*What you have to do:* Whenever the word "年度统计" shows up in a line of the data, copy that line.

Entries taken from a collection
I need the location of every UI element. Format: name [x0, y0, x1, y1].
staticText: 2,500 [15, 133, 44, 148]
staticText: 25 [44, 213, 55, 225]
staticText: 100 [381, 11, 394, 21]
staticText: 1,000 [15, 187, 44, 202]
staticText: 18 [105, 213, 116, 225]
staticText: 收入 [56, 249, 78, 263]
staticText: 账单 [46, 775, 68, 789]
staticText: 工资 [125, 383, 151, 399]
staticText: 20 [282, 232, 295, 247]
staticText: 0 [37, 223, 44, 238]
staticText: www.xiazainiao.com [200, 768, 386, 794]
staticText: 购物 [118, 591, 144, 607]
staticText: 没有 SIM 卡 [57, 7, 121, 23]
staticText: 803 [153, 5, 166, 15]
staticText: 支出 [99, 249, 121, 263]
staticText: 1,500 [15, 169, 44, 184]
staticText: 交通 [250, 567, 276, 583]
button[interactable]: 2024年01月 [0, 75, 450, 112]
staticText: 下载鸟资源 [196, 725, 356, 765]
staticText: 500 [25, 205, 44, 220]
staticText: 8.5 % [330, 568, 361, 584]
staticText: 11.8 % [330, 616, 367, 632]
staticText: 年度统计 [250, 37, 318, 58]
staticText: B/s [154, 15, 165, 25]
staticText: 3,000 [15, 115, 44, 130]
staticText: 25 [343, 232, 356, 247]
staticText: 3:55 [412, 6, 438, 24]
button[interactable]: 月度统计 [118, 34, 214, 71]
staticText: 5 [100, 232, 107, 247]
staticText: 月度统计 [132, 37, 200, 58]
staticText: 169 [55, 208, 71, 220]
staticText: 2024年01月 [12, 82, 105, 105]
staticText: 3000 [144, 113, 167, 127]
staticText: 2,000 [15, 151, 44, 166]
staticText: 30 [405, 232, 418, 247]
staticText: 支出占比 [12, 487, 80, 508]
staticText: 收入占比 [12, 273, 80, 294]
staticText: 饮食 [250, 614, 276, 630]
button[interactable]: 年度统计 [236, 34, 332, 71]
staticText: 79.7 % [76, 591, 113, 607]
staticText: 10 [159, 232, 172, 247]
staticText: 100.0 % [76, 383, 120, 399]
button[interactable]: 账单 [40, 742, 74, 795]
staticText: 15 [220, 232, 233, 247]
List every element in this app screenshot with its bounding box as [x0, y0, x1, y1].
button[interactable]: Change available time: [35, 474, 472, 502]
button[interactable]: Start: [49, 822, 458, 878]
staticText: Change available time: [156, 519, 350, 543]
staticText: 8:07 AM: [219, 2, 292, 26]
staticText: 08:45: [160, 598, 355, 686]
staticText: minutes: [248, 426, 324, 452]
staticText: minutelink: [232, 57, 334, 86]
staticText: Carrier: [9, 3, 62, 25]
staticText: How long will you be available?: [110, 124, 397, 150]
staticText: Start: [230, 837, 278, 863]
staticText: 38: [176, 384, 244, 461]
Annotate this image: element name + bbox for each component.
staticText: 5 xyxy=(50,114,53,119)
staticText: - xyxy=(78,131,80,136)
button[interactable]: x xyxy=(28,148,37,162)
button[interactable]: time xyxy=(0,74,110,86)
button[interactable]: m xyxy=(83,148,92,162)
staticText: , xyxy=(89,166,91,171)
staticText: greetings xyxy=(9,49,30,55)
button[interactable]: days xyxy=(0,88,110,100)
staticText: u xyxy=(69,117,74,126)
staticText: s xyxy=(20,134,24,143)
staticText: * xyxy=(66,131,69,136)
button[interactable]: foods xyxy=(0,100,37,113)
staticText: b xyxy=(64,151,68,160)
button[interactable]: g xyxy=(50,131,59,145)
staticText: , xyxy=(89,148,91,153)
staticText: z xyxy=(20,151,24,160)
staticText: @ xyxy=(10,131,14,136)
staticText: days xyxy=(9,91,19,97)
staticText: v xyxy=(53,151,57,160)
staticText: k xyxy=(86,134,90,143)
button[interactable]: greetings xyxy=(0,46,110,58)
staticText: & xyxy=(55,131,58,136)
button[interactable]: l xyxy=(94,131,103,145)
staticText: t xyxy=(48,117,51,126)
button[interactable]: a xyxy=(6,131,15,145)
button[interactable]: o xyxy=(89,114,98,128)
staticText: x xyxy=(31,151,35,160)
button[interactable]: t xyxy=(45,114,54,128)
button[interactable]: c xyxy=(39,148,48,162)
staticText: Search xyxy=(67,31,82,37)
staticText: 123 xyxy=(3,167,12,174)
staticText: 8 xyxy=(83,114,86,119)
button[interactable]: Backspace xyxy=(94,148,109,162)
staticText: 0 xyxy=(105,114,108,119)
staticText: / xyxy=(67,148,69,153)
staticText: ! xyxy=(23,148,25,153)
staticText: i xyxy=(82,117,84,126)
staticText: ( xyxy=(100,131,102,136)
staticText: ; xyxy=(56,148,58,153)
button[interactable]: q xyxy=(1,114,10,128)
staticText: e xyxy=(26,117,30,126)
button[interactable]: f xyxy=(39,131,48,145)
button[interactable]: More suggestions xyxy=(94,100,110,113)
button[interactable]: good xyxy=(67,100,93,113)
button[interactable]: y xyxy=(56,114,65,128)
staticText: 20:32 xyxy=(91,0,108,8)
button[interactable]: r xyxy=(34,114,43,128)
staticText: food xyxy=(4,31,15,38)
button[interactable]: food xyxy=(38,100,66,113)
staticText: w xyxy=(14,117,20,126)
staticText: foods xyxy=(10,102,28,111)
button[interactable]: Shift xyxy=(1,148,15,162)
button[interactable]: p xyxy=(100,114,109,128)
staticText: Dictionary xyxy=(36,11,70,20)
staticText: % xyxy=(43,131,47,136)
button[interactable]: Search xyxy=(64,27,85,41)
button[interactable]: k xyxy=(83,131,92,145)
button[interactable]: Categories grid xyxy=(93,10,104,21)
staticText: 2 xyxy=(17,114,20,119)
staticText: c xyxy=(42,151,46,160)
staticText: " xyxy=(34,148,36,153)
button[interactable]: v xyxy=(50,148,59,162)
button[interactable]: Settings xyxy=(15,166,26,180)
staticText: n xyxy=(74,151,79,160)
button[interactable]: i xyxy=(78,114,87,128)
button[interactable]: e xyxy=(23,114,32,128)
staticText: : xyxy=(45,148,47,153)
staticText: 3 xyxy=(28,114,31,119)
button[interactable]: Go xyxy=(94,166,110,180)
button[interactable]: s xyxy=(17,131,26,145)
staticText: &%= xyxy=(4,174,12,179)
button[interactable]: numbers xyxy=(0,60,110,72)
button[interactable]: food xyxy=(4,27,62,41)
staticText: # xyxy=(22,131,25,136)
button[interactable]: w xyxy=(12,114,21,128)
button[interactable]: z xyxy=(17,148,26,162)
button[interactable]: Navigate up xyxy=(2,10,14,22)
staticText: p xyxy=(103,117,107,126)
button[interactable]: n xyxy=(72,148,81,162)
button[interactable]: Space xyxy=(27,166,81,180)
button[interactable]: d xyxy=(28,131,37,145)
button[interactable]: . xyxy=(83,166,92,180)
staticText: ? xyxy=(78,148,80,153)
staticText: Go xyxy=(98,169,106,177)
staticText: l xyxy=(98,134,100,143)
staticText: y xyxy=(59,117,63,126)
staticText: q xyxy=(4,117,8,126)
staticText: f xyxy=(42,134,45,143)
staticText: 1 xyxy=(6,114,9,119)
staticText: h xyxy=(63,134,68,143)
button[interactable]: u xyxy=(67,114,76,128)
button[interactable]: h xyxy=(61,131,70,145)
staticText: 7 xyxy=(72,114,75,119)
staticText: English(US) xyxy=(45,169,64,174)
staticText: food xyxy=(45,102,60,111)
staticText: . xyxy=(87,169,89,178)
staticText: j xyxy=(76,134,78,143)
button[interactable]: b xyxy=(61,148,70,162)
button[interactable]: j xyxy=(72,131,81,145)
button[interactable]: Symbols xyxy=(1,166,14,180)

*Final answer:*
staticText: 年度统计 [250, 37, 318, 58]
button[interactable]: 年度统计 [236, 34, 332, 71]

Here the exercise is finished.